Take lessons from high stakes monitoring in the physical world (electrical grids, nuclear power plants, oil rigs, data centers) and apply them to a pure software stack.
Karl Lehenbauer is FlightAware’s Chief Technology Officer.
Little is worse for someone committed to providing reliable service than to have your customer call you to tell you your service isn’t working. It’s a double whammy. You’re broken and you don’t know you’re broken. You hate that. So do we. Worse, we have service level agreements with many of our customers— if a service isn’t working for long enough, we have to start dishing out refunds.

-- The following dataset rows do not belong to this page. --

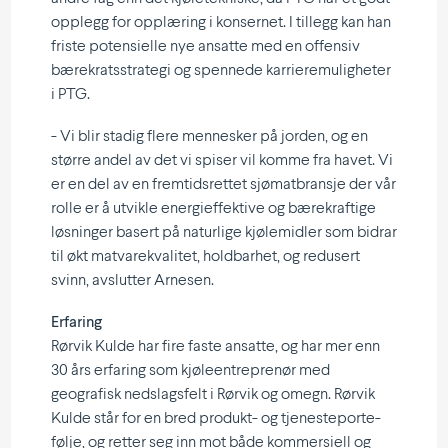
opplegg for opplæring i konsernet. I tillegg kan han
friste poten­sielle nye ansatte med en offensiv
bærekrats­strategi og spennede karrie­re­mu­lig­heter
i PTG.
- Vi blir stadig flere mennesker på jorden, og en
større andel av det vi spiser vil komme fra havet. Vi
er en del av en fremtids­rettet sjømat­bransje der vår
rolle er å utvikle energi­ef­fektive og bærekraftige
løsninger basert på naturlige kjøle­midler som bidrar
til økt matvare­kva­litet, holdbarhet, og redusert
svinn, avslutter Arnesen.
Erfaring
Rørvik Kulde har fire faste ansatte, og har mer enn
30 års erfaring som kjøle­en­tre­prenør med
geografisk nedslagsfelt i Rørvik og omegn. Rørvik
Kulde står for en bred produkt- og tjeneste­por­te­
følje, og retter seg inn mot både kommer­siell og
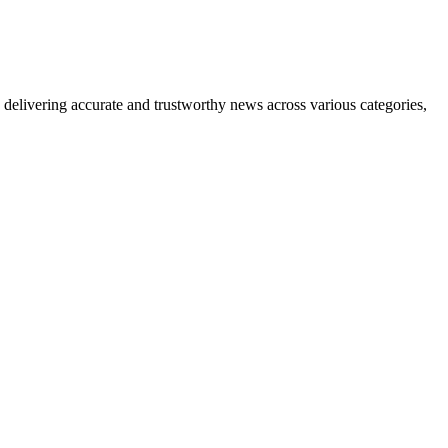
delivering accurate and trustworthy news across various categories,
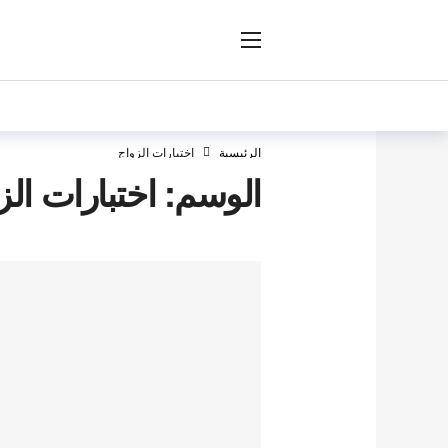
ار
الرئيسية
اختبارات الزواج
الوسم:
اختبارات الز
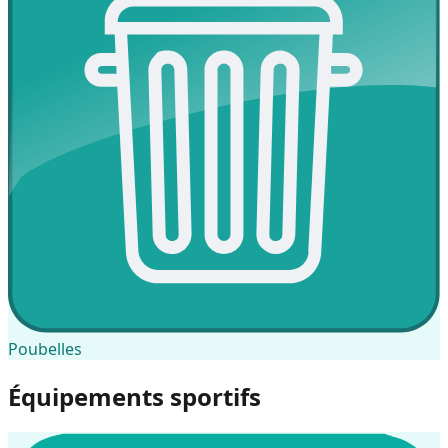
Poubelles
Équipements sportifs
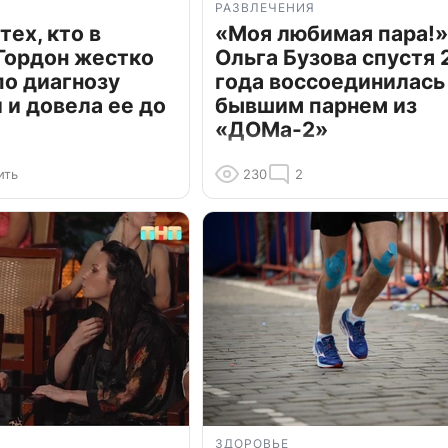
РАЗВЛЕЧЕНИЯ
тех, кто в
«Моя любимая пара!»
Гордон жестко
Ольга Бузова спустя 
по диагнозу
года воссоединилась
и довела ее до
бывшим парнем из
«ДОМа-2»
ить
230
2
ЗДОРОВЬЕ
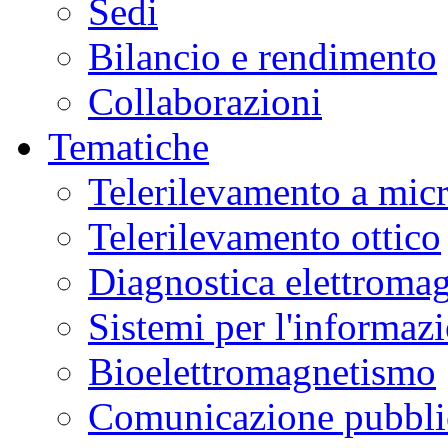
Sedi
Bilancio e rendimento
Collaborazioni
Tematiche
Telerilevamento a mic
Telerilevamento ottico
Diagnostica elettromag
Sistemi per l'informaz
Bioelettromagnetismo
Comunicazione pubblic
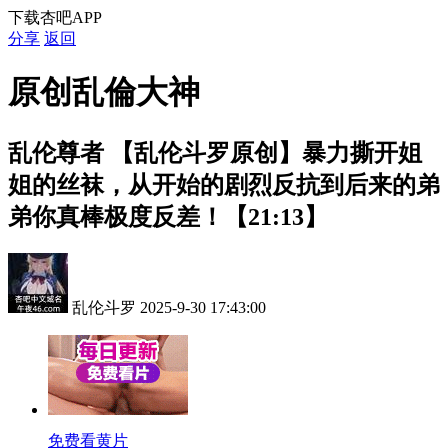
下载杏吧APP
分享
返回
原创乱倫大神
乱伦尊者
【乱伦斗罗原创】暴力撕开姐
姐的丝袜，从开始的剧烈反抗到后来的弟
弟你真棒极度反差！【21:13】
乱伦斗罗
2025-9-30 17:43:00
免费看黄片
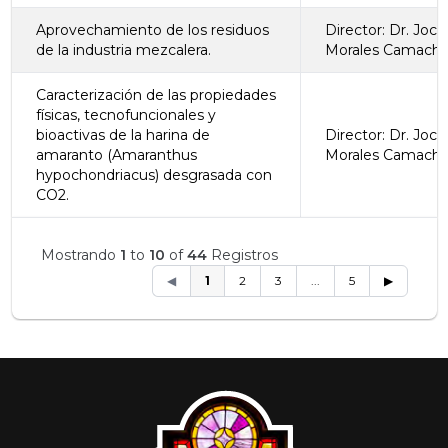
Aprovechamiento de los residuos
Director: Dr. Joc
de la industria mezcalera.
Morales Camach
Caracterización de las propiedades
físicas, tecnofuncionales y
bioactivas de la harina de
Director: Dr. Joc
amaranto (Amaranthus
Morales Camach
hypochondriacus) desgrasada con
CO2.
Mostrando
1
to
10
of
44
Registros
◀
1
2
3
...
5
▶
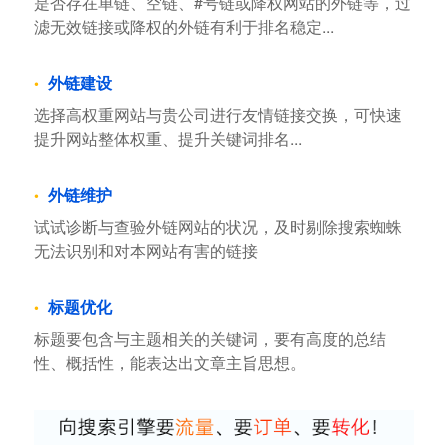
是否存在单链、空链、#号链或降权网站的外链等，过
滤无效链接或降权的外链有利于排名稳定...
外链建设
选择高权重网站与贵公司进行友情链接交换，可快速
提升网站整体权重、提升关键词排名...
外链维护
试试诊断与查验外链网站的状况，及时剔除搜索蜘蛛
无法识别和对本网站有害的链接
标题优化
标题要包含与主题相关的关键词，要有高度的总结
性、概括性，能表达出文章主旨思想。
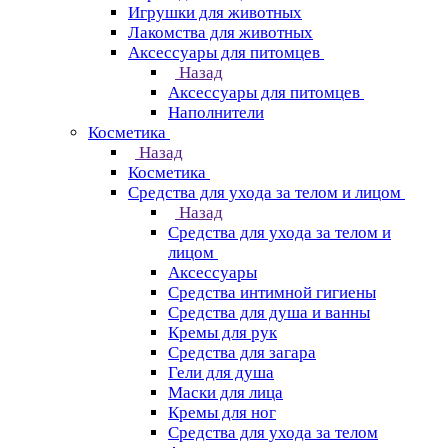
Игрушки для животных
Лакомства для животных
Аксессуары для питомцев
Назад
Аксессуары для питомцев
Наполнители
Косметика
Назад
Косметика
Средства для ухода за телом и лицом
Назад
Средства для ухода за телом и
лицом
Аксессуары
Средства интимной гигиены
Средства для душа и ванны
Кремы для рук
Средства для загара
Гели для душа
Маски для лица
Кремы для ног
Средства для ухода за телом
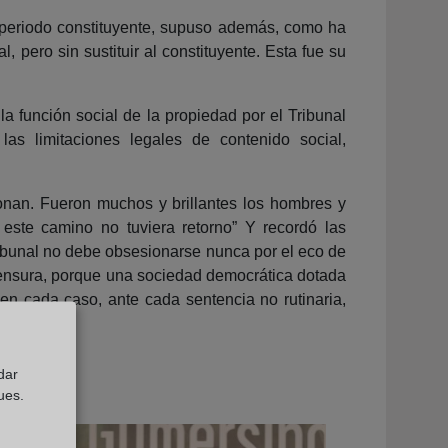
l periodo constituyente, supuso además, como ha
 pero sin sustituir al constituyente. Esta fue su
a función social de la propiedad por el Tribunal
 las limitaciones legales de contenido social,
onan. Fueron muchos y brillantes los hombres y
este camino no tuviera retorno” Y recordó las
ribunal no debe obsesionarse nunca por el eco de
 censura, porque una sociedad democrática dotada
 en cada caso, ante cada sentencia no rutinaria,
dar
ues.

But far more important than that, if we’re down our customers don’t know where their airplanes are. This can be a regulatory violation. It can also mean that the line service technicians aren’t available to meet the plane (if you travel much at all you’ve heard the pilot come on the PA and announce, “Well folks, we’ve arrived but the ground crew isn’t here to help get us into the gate”). Then you sit on the plane in the alleyway until the wing walkers, jetway driver, baggage handlers, etc., show up to guide the plane in.
But more than that, we provide Global Aviation Distress and Signaling System (GADSS) surveillance to lots of airlines as mandated by the International Civil Aviation Organization. They might literally not know that one of their airplanes is in distress or has some kind of incident or even has crashed if our stuff isn’t working properly. People’s lives are on the line.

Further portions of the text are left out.